Clippers Tuesday: Adam Stiff on Speech Recognition from a Dynamical Systems Perspective

This Tuesday, Adam Stiff will be talking about his efforts to take a dynamical systems-based approach to speech recognition (yes, via spiking networks):

Speech can be viewed as a dynamical system (i.e. a continuous function from a state space onto itself, with state changing continuously through time), and in very broad terms, this perspective should be fairly uncontroversial (indeed, it is often the basis for models of speech production). It is, however, extremely impractical, due to the huge number of nonlinear variables involved, and the apparent lack of a framework for learning them.
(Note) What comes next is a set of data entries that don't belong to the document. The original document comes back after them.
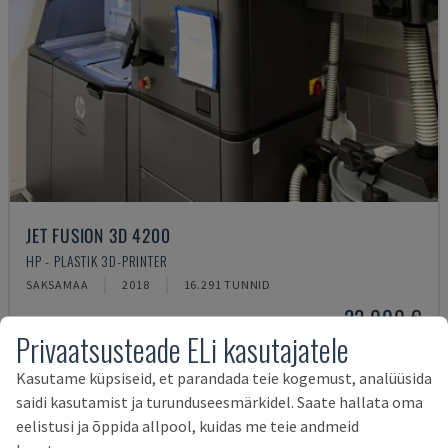
JET FUSION 3D 4200
HP - PLASTIK 3D-PRINTER
SAKSAMAA
2018
16.291 TUNNID
22.000 €
Privaatsusteade ELi kasutajatele
Kasutame küpsiseid, et parandada teie kogemust, analüüsida
saidi kasutamist ja turunduseesmärkidel. Saate hallata oma
eelistusi ja õppida allpool, kuidas me teie andmeid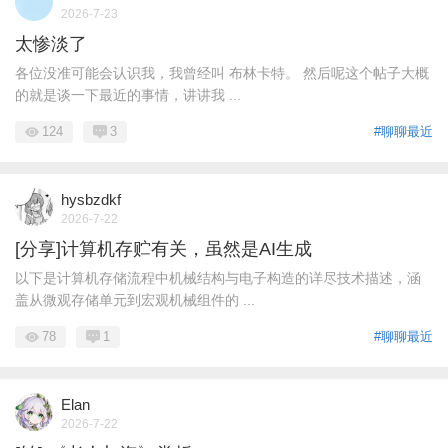
2026-7-23
太惨淡了
各位没准可能会认识我，我曾经叫 布林卡特。 然后呢这个帖子大概
的就是谈一下最近的事情，讲讲我 ...
124
3
#聊聊最近
hysbzdkf
2026-7-22
[分享]计算机存贮有关，虽然是AI生成
以下是计算机存储流程中机械结构与电子构造的详尽技术描述，涵
盖从微观存储单元到宏观机械组件的 ...
78
1
#聊聊最近
Elan
2026-7-22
Thus, the tools developed by mathematicians to understand nonlinear dynamical systems have not been widely utilized in attempts at automated speech recognition. I’ll argue that the brain does employ such techniques, and that adapting them could produce benefits in terms of energy efficiency, scalability, and robustness to the problem of catastrophic forgetting in the face of ongoing learning. Furthermore, observation of “fast” (sub-millisecond) dynamics may theoretically offer some benefits for recognition accuracy, and act as a bottom-up factor in learning phone segmentation. I also hope to exhibit some results from an (ongoing) phone classification experiment, to identify constraints that should be respected by a successful implementation of some of these ideas.